SeAH Superalloy Technologies
- Native name: 세아 슈퍼알로이 테크놀로지스
- Type: Privately held company
- Industry: Special alloy manufacturing (superalloys, aerospace & defense materials)
- Founded: 2024
- Headquarters: Temple, Texas, United States
- Key people: Lee Tae-sung (President & CEO) Nick Huston (CEO)
- Parent: SeAH Besteel Holdings
- Website: www.seahsuperalloys.com

= SeAH Superalloy Technologies =

American manufacturing company

SeAH Superalloy Technologies is a U.S.-based special alloy manufacturing subsidiary of SeAH Besteel Holdings, an intermediate holding company within South Korea's SeAH Group. The company was established to manufacture superalloys and advanced metal materials for use in the aerospace, defense, space, and energy industries in North America.

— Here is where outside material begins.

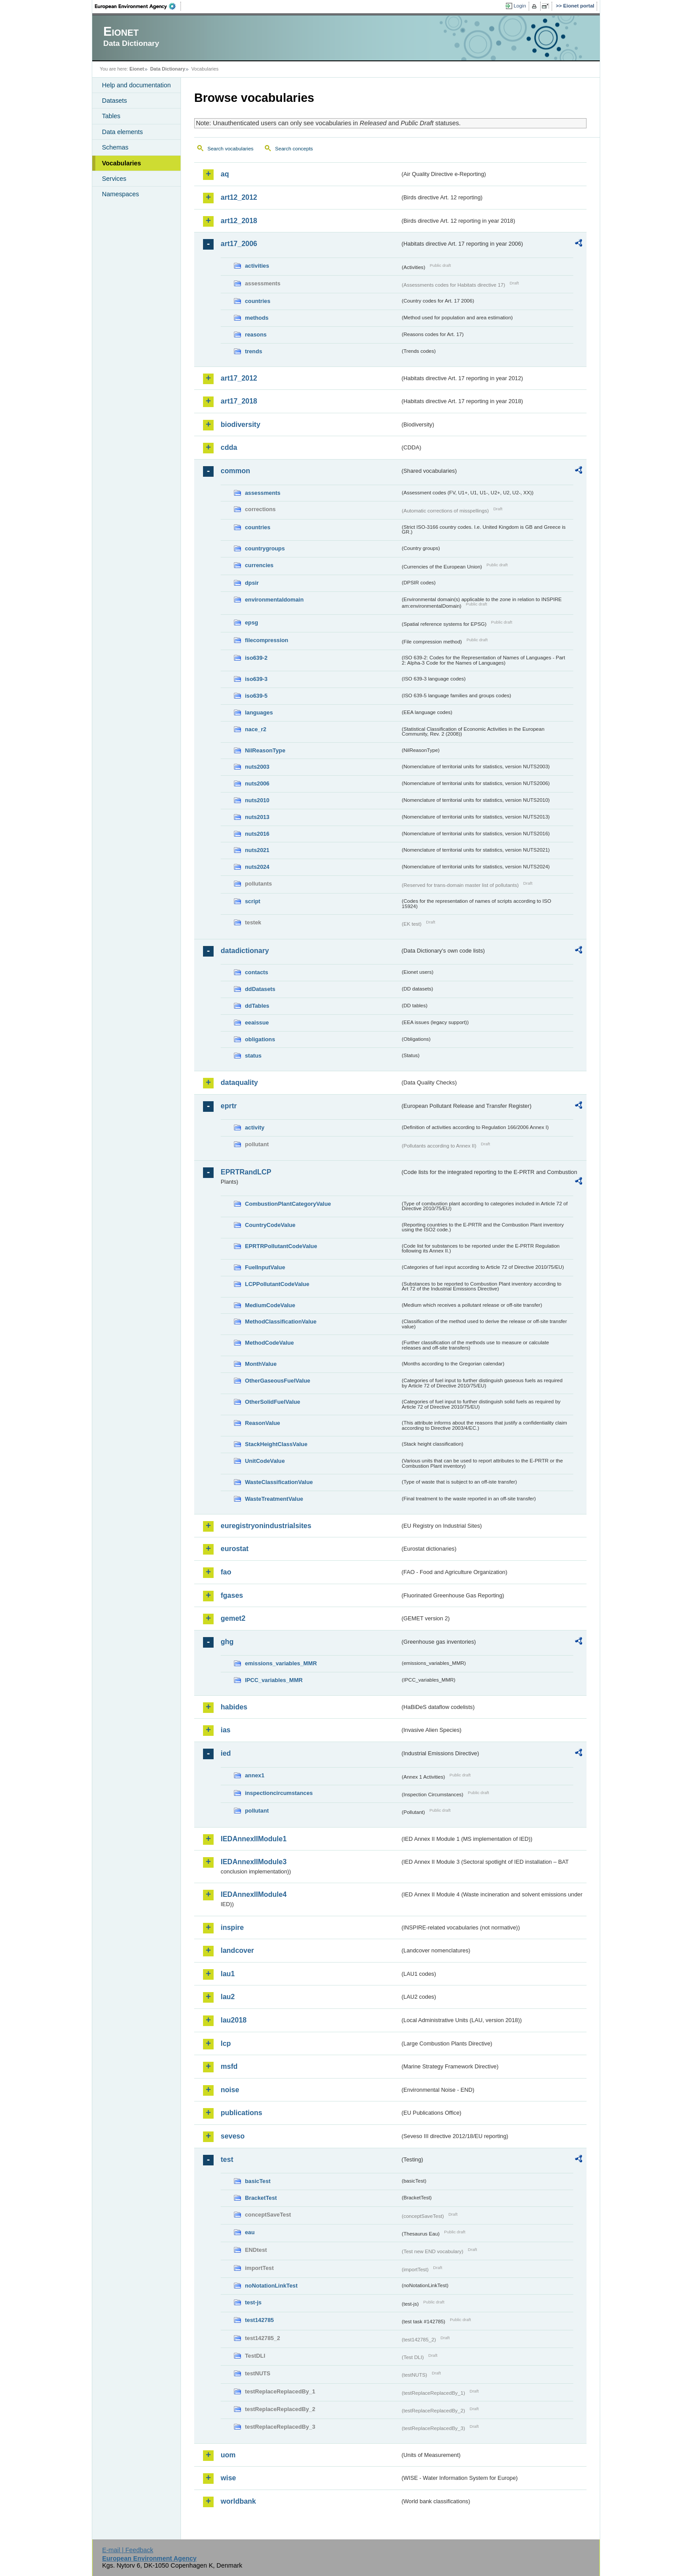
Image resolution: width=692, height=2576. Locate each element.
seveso (232, 2136)
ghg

SeAH Superalloy Technologies is constructing a manufacturing facility in Temple, Texas. The facility has been described as a key overseas production base for SeAH Group's advanced materials business.

== History ==
SeAH Besteel Holdings announced the establishment of a U.S.-based special alloy manufacturing subsidiary on May 16, 2024. On July 9, 2024, the company signed an investment agreement with the City of Temple, Texas, detailing plans for the construction of a new manufacturing facility. The production plant in Temple is scheduled to be completed in 2026.

== Operations ==
SeAH Superalloy Technologies specializes in the production of nickel-based superalloys and other advanced metal materials engineered for high-temperature and high-stress environments. The company's products are intended for use in aircraft engines, aerospace components, defense systems, and energy-related applications. According to media reports, the company seeks to strengthen its role within the North American aerospace and defense materials supply chain through localized manufacturing.

== Investment and facilities ==
The company's manufacturing facility in Temple, Texas, represents an investment estimated at between US$110 million and US$155 million. Once fully operational, the plant is expected to have an annual production capacity of approximately 6,000 metric tons of special alloy products.

== Parent company ==
SeAH Superalloy Technologies is a wholly owned subsidiary of SeAH Besteel Holdings and operates as part of SeAH Group's broader strategy to expand its advanced materials manufacturing capabilities globally.